Source data:
----

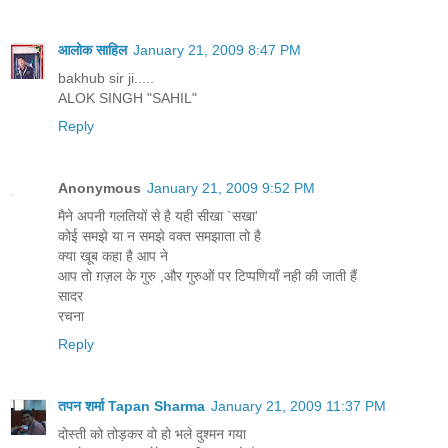
आलोक साहिल
January 21, 2009 8:47 PM
bakhub sir ji.....
ALOK SINGH "SAHIL"
Reply
Anonymous
January 21, 2009 9:52 PM
मैने अपनी गलतियों से है यही सीखा `सखा'
कोई समझे या न समझे वक्त समझाता तो है
क्या खूब कहा है आप ने
आप तो ग़ज़ल के गुरु ,और गुरुओं पर टिप्पणियाँ नही की जाती हैं
सादर
रचना
Reply
तपन शर्मा Tapan Sharma
January 21, 2009 11:37 PM
दोस्ती को तोड़कर वो हो भले दुश्मन गया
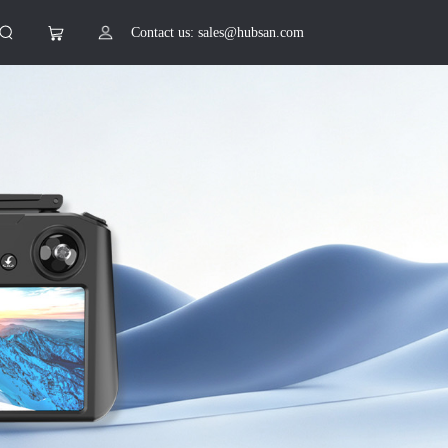
Contact us: sales@hubsan.com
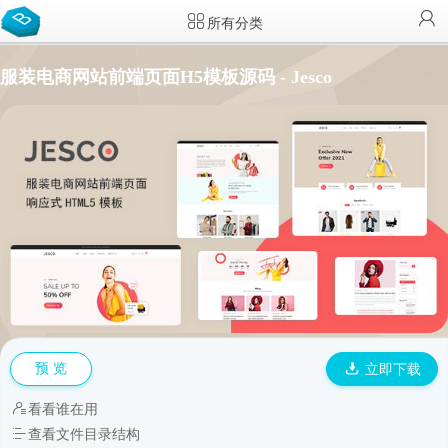
所有分类
服装电商网站前端页面H5模板源码 - Jesco
预 览
立即下载
看看谁在用
查看文件目录结构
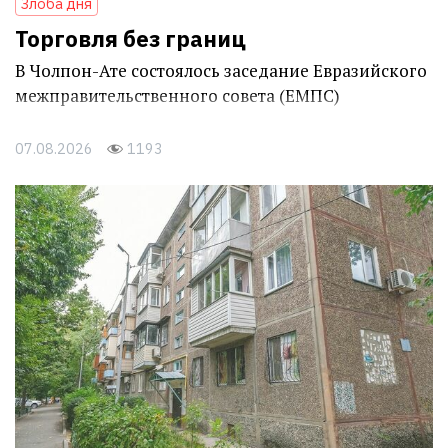
Злоба дня
Торговля без границ
В Чолпон-Ате состоялось заседание Евразийского
межправительственного совета (ЕМПС)
07.08.2026
1193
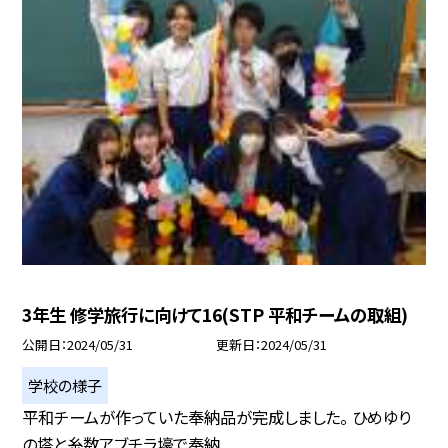
3年生 修学旅行に向けて16(STP 平和チームの取組)
公開日
2024/05/31
更新日
2024/05/31
学校の様子
平和チームが作っていた奉納品が完成しました。 ひめゆり
の塔と糸数アブチラ壕で奉納...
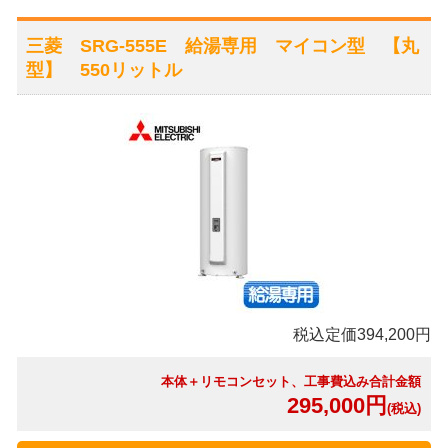
三菱 SRG-555E 給湯専用 マイコン型 【丸
型】 550リットル
税込定価394,200円
本体＋リモコンセット、工事費込み合計金額
295,000円
(税込)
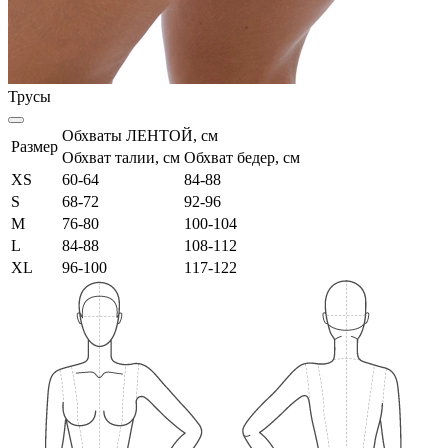
Трусы
Обхваты ЛЕНТОЙ, см
Размер
Обхват талии, см
Обхват бедер, см
XS
60-64
84-88
S
68-72
92-96
M
76-80
100-104
L
84-88
108-112
XL
96-100
117-122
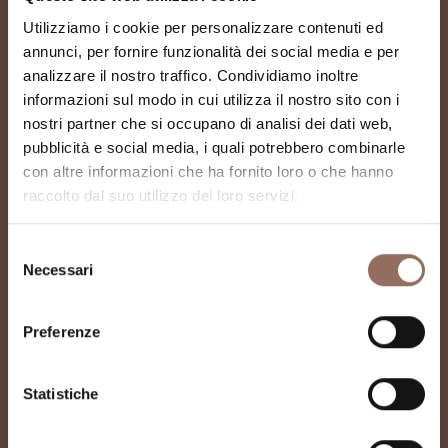
Utilizziamo i cookie per personalizzare contenuti ed
annunci, per fornire funzionalità dei social media e per
analizzare il nostro traffico. Condividiamo inoltre
informazioni sul modo in cui utilizza il nostro sito con i
nostri partner che si occupano di analisi dei dati web,
pubblicità e social media, i quali potrebbero combinarle
con altre informazioni che ha fornito loro o che hanno
raccolto dal suo utilizzo dei loro servizi.
Fondazione Eugenio
Guglielminetti
Selezione
Necessari
del
consenso
Preferenze
Statistiche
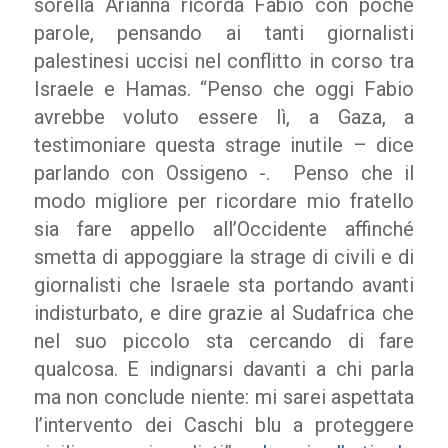
sorella Arianna ricorda Fabio con poche
parole, pensando ai tanti giornalisti
palestinesi uccisi nel conflitto in corso tra
Israele e Hamas. “Penso che oggi Fabio
avrebbe voluto essere lì, a Gaza, a
testimoniare questa strage inutile – dice
parlando con Ossigeno -. Penso che il
modo migliore per ricordare mio fratello
sia fare appello all’Occidente affinché
smetta di appoggiare la strage di civili e di
giornalisti che Israele sta portando avanti
indisturbato, e dire grazie al Sudafrica che
nel suo piccolo sta cercando di fare
qualcosa. E indignarsi davanti a chi parla
ma non conclude niente: mi sarei aspettata
l’intervento dei Caschi blu a proteggere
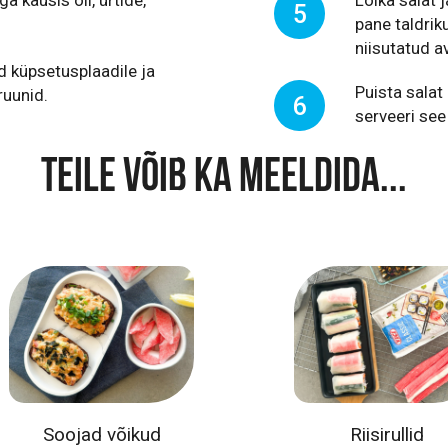
5
pane taldrik
niisutatud a
d küpsetusplaadile ja
Puista salat
ruunid.
6
serveeri see
TEILE VÕIB KA MEELDIDA...
Soojad võikud
Riisirullid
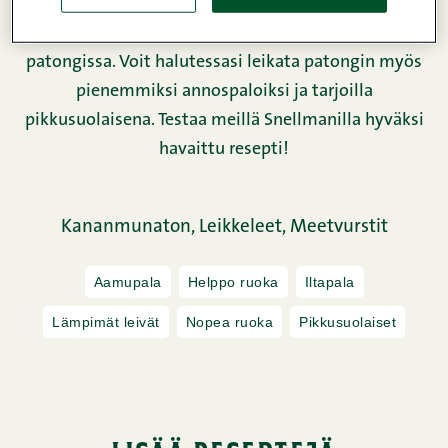
Mehevää kuin mozzarella, pippurista kuin
pepperoni – kaikki tämä yhdistettynä jykevässä
patongissa. Voit halutessasi leikata patongin myös
pienemmiksi annospaloiksi ja tarjoilla
pikkusuolaisena. Testaa meillä Snellmanilla hyväksi
havaittu resepti!
Kananmunaton,
Leikkeleet,
Meetvurstit
Aamupala
Helppo ruoka
Iltapala
Lämpimät leivät
Nopea ruoka
Pikkusuolaiset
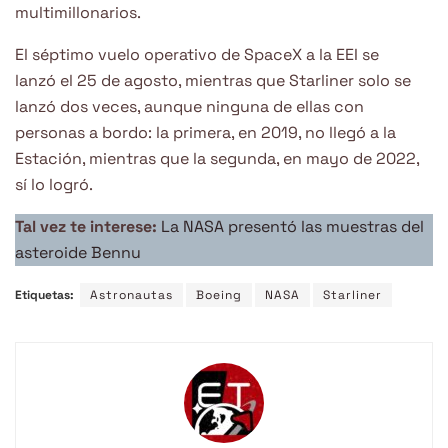
multimillonarios.
El séptimo vuelo operativo de SpaceX a la EEI se
lanzó el 25 de agosto, mientras que Starliner solo se
lanzó dos veces, aunque ninguna de ellas con
personas a bordo: la primera, en 2019, no llegó a la
Estación, mientras que la segunda, en mayo de 2022,
sí lo logró.
Tal vez te interese:
La NASA presentó las muestras del
asteroide Bennu
Etiquetas:
Astronautas
Boeing
NASA
Starliner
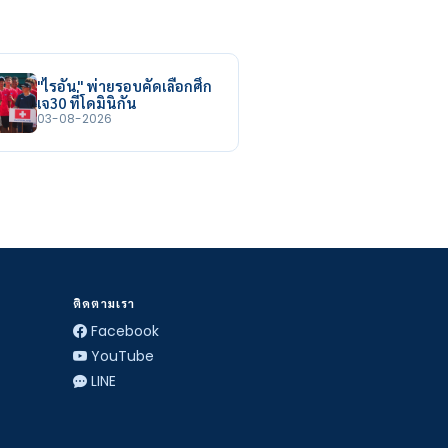
"ไรอัน" พ่ายรอบคัดเลือกศึก
เจ30 ที่โดมินิกัน
03-08-2026
ติดตามเรา
Facebook
YouTube
LINE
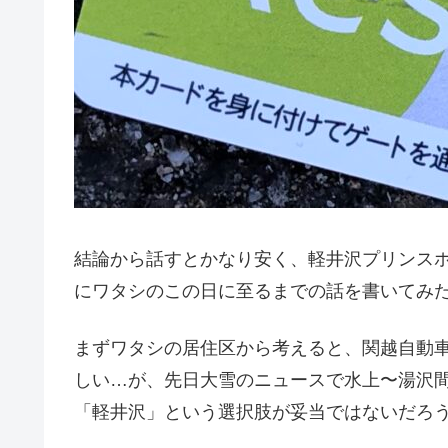
結論から話すとかなり安く、軽井沢プリンスホテ
にワタシのこの日に至るまでの話を書いてみ
まずワタシの居住区から考えると、関越自動
しい…が、先日大雪のニュースで水上〜湯沢
「軽井沢」という選択肢が妥当ではないだろ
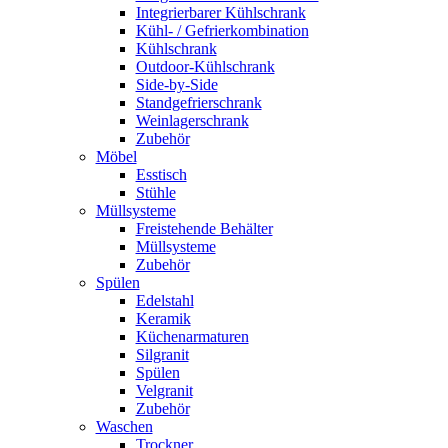
Integrierbarer Kühlschrank
Kühl- / Gefrierkombination
Kühlschrank
Outdoor-Kühlschrank
Side-by-Side
Standgefrierschrank
Weinlagerschrank
Zubehör
Möbel
Esstisch
Stühle
Müllsysteme
Freistehende Behälter
Müllsysteme
Zubehör
Spülen
Edelstahl
Keramik
Küchenarmaturen
Silgranit
Spülen
Velgranit
Zubehör
Waschen
Trockner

----

If an entry holds a picture, skip the picture and print the rest of the data exactly.

* TASK RESULT:
आलोक साहिल
January 21, 2009 8:47 PM
bakhub sir ji.....
ALOK SINGH "SAHIL"
Reply
Anonymous
January 21, 2009 9:52 PM
मैने अपनी गलतियों से है यही सीखा `सखा'
कोई समझे या न समझे वक्त समझाता तो है
क्या खूब कहा है आप ने
आप तो ग़ज़ल के गुरु ,और गुरुओं पर टिप्पणियाँ नही की जाती हैं
सादर
रचना
Reply
तपन शर्मा Tapan Sharma
January 21, 2009 11:37 PM
दोस्ती को तोड़कर वो हो भले दुश्मन गया
Contact us: sales@hubsan.com
所有分类
服装电商网站前端页面H5模板源码 - Jesco
预 览
立即下载
看看谁在用
查看文件目录结构
Злоба дня
Торговля без границ
В Чолпон-Ате состоялось заседание Евразийского
межправительственного совета (ЕМПС)
07.08.2026
1193
3年生 修学旅行に向けて16(STP 平和チームの取組)
公開日
2024/05/31
更新日
2024/05/31
学校の様子
平和チームが作っていた奉納品が完成しました。 ひめゆり
の塔と糸数アブチラ壕で奉納...
三菱 SRG-555E 給湯専用 マイコン型 【丸
型】 550リットル
税込定価394,200円
本体＋リモコンセット、工事費込み合計金額
295,000円
(税込)
Трусы
Обхваты ЛЕНТОЙ, см
Размер
Обхват талии, см
Обхват бедер, см
XS
60-64
84-88
S
68-72
92-96
M
76-80
100-104
L
84-88
108-112
XL
96-100
117-122
Utilizziamo i cookie per personalizzare contenuti ed
annunci, per fornire funzionalità dei social media e per
analizzare il nostro traffico. Condividiamo inoltre
informazioni sul modo in cui utilizza il nostro sito con i
nostri partner che si occupano di analisi dei dati web,
pubblicità e social media, i quali potrebbero combinarle
con altre informazioni che ha fornito loro o che hanno
raccolto dal suo utilizzo dei loro servizi.
Fondazione Eugenio
Guglielminetti
Selezione
Necessari
del
consenso
Preferenze
Statistiche
sorella Arianna ricorda Fabio con poche
parole, pensando ai tanti giornalisti
palestinesi uccisi nel conflitto in corso tra
Israele e Hamas. “Penso che oggi Fabio
avrebbe voluto essere lì, a Gaza, a
testimoniare questa strage inutile – dice
parlando con Ossigeno -. Penso che il
modo migliore per ricordare mio fratello
sia fare appello all’Occidente affinché
smetta di appoggiare la strage di civili e di
giornalisti che Israele sta portando avanti
indisturbato, e dire grazie al Sudafrica che
nel suo piccolo sta cercando di fare
qualcosa. E indignarsi davanti a chi parla
ma non conclude niente: mi sarei aspettata
l’intervento dei Caschi blu a proteggere
5
pane taldrik
niisutatud a
d küpsetusplaadile ja
Puista salat
ruunid.
6
serveeri see
TEILE VÕIB KA MEELDIDA...
Soojad võikud
Riisirullid
Mehevää kuin mozzarella, pippurista kuin
pepperoni – kaikki tämä yhdistettynä jykevässä
patongissa. Voit halutessasi leikata patongin myös
pienemmiksi annospaloiksi ja tarjoilla
pikkusuolaisena. Testaa meillä Snellmanilla hyväksi
havaittu resepti!
Kananmunaton,
Leikkeleet,
Meetvurstit
Aamupala
Helppo ruoka
Iltapala
Lämpimät leivät
Nopea ruoka
Pikkusuolaiset
multimillonarios.
El séptimo vuelo operativo de SpaceX a la EEI se
lanzó el 25 de agosto, mientras que Starliner solo se
lanzó dos veces, aunque ninguna de ellas con
personas a bordo: la primera, en 2019, no llegó a la
Estación, mientras que la segunda, en mayo de 2022,
sí lo logró.
Tal vez te interese:
La NASA presentó las muestras del
asteroide Bennu
Etiquetas:
Astronautas
Boeing
NASA
Starliner
"ไรอัน" พ่ายรอบคัดเลือกศึก
เจ30 ที่โดมินิกัน
03-08-2026
ติดตามเรา
Facebook
YouTube
LINE
結論から話すとかなり安く、軽井沢プリンスホテ
にワタシのこの日に至るまでの話を書いてみ
まずワタシの居住区から考えると、関越自動
しい…が、先日大雪のニュースで水上〜湯沢
「軽井沢」という選択肢が妥当ではないだろ
Integrierbarer Kühlschrank
Kühl- / Gefrierkombination
Kühlschrank
Outdoor-Kühlschrank
Side-by-Side
Standgefrierschrank
Weinlagerschrank
Zubehör
Möbel
Esstisch
Stühle
Müllsysteme
Freistehende Behälter
Müllsysteme
Zubehör
Spülen
Edelstahl
Keramik
Küchenarmaturen
Silgranit
Spülen
Velgranit
Zubehör
Waschen
Trockner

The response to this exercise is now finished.